A photo from the book "Amelia Earhart's Shoes" shows Love, left, and other divers searching for plane.
It was just a piece of a woman's shoe that Dr. Tommy Love found near the grave of a stillborn infant on an island in the Pacific Ocean. It would turn out to be one of several pivotal clues in the search for the remains of Amelia Earhart.
Love, a physician who works in Layton and lives in Park City, belongs to a group that recently purchased on eBay a typewritten copy of a reporter's notebook that gives more insight into Earhart's final hours before her plane's radio went silent in 1937.
On that trip, Earhart, 39, had seemed destined to become the first female pilot ever to circumnavigate the globe. Born in Kansas, Earhart had made a name for herself in the 1930s by setting several aviation records. She had married "master promoter" and publicist George Palmer Putnam in 1931, and her fame had grown.
By 1937, she was ready to tackle the more than 28,000-mile trip that was supposed to begin and end in Oakland, Calif. But at some point during the 2,556-mile leg between Lae, New Guinea, and Howland Island, the dream abruptly ended. It's reported she ran out of gas, became lost over the Pacific Ocean and couldn't receive radio transmissions.
Different ideas have been proffered on where her plane may have gone down and whether she actually landed and lived for a while or died in a crash.
Love's own theories stem from his involvement in The International Group for Historic Aircraft Recovery, a nonprofit foundation "dedicated to promoting responsible aviation archaeology and historic preservation," according to its mission statement.
TIGHAR has narrowed the list of possible places where Earhart's plane came to rest to the island of Nikumaroro (formerly Gardner Island), in the Phoenix Island chain. The island is about 350 miles south of her planned destination, Howland Island, where she was going to refuel before continuing on to Honolulu.

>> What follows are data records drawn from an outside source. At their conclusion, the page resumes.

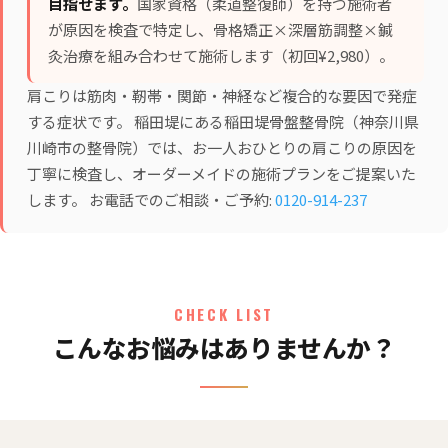
目指せます。
国家資格（柔道整復師）を持つ施術者
が原因を検査で特定し、
骨格矯正×深層筋調整×鍼
灸治療
を組み合わせて施術します（初回¥2,980）。
肩こりは筋肉・靭帯・関節・神経など複合的な要因で発症
する症状です。 稲田堤にある稲田堤骨盤整骨院（神奈川県
川崎市の整骨院）では、お一人おひとりの肩こりの原因を
丁寧に検査し、オーダーメイドの施術プランをご提案いた
します。 お電話でのご相談・ご予約:
0120-914-237
CHECK LIST
こんなお悩みはありませんか？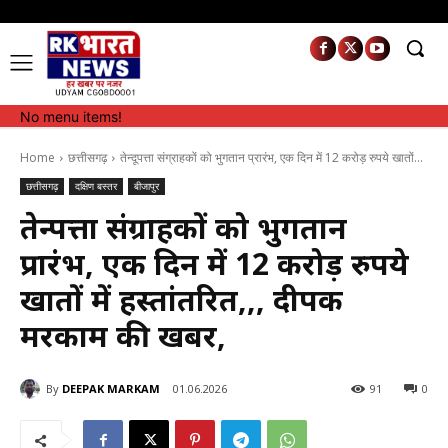
No menu items!
No menu items!
Home
छत्तीसगढ़
तेन्दूपत्ता संग्राहकों को भुगतान प्रारंभ, एक दिन में 12 करोड़ रुपये खातों...
छत्तीसगढ़
दक्षिण बस्तर
बीजापुर
तेन्दूपत्ता संग्राहकों को भुगतान
प्रारंभ, एक दिन में 12 करोड़ रुपये
खातों में हस्तांतरित,,, दीपक
मरकाम की खबर,
By
DEEPAK MARKAM
01.06.2026
91
0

The group believes that Earhart and her navigator, Fred Noonan, may have actually lived for a while as castaways on the atoll, which was uninhabited at the time. In 1938, the British colonized the island with people from the Gilbert Islands, but by 1963, it was once again uninhabited and has remained so since then.

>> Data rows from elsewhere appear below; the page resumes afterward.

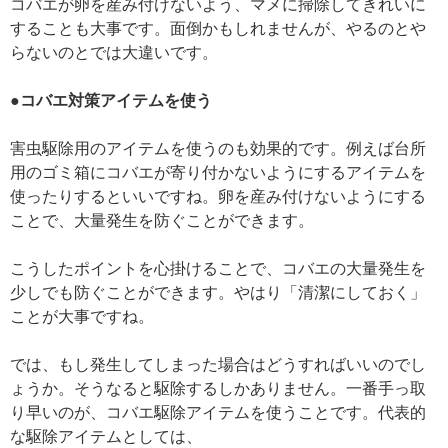
コバエが卵を産み付けないよう、マメに掃除してきれいに
することも大事です。面倒かもしれませんが、やるのとや
らないのとでは大違いです。
●コバエ対策アイテムを使う
害虫駆除用のアイテムを使うのも効果的です。例えば台所
用のゴミ箱にコバエが寄り付かないようにするアイテムを
使ったりするといいですね。卵を産み付けないようにする
ことで、大量発生を防ぐことができます。
こうしたポイントを心掛けることで、コバエの大量発生を
少しでも防ぐことができます。やはり「清潔にしておく」
ことが大事ですね。
では、もし発生してしまった場合はどうすればいいのでし
ょうか。そうなると駆除するしかありません。一番手っ取
り早いのが、コバエ駆除アイテムを使うことです。代表的
な駆除アイテムとしては、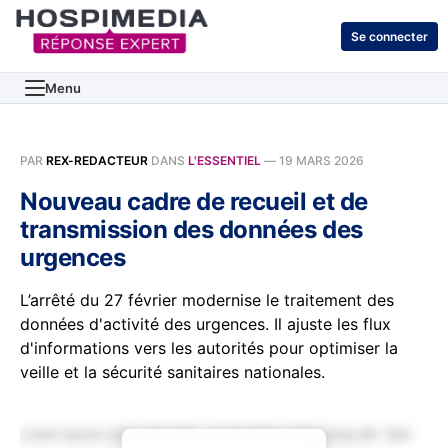
Se connecter
Menu
PAR
REX-REDACTEUR
DANS
L'ESSENTIEL
—
19 MARS 2026
Nouveau cadre de recueil et de
transmission des données des
urgences
L’arrêté du 27 février modernise le traitement des
données d'activité des urgences. Il ajuste les flux
d'informations vers les autorités pour optimiser la
veille et la sécurité sanitaires nationales.
Lorem ipsum dolor sit amet, consectetur adipiscing elit. Sed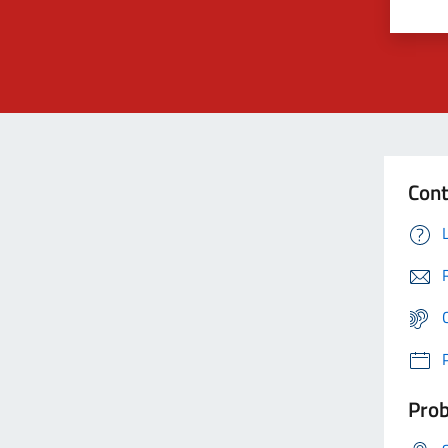
Cont
Prob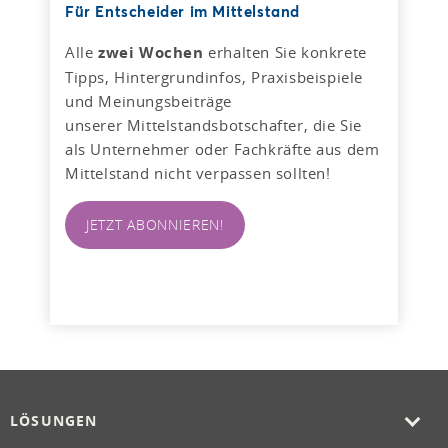
Für Entscheider im Mittelstand
Alle
zwei Wochen
erhalten Sie konkrete
Tipps, Hintergrundinfos, Praxisbeispiele
und Meinungsbeiträge
unserer Mittelstandsbotschafter, die Sie
als Unternehmer oder Fachkräfte aus dem
Mittelstand nicht verpassen sollten!
JETZT ABONNIEREN!
LÖSUNGEN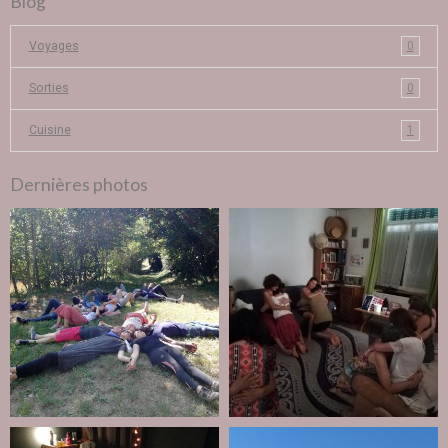
Blog
Voyages
0
Sorties
0
Cuisine
1
Dernières photos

To support the castaway theory, TIGHAR members point to parts of a woman's shoe and measurements of bones found on the island, along with a section of a plane's windshield and a piece of aircraft aluminum that were consistent with the type used in civilian planes in the 1930s. Other clues come from recollections of transmissions by Earhart that were overheard by people with shortwave radios in the United States.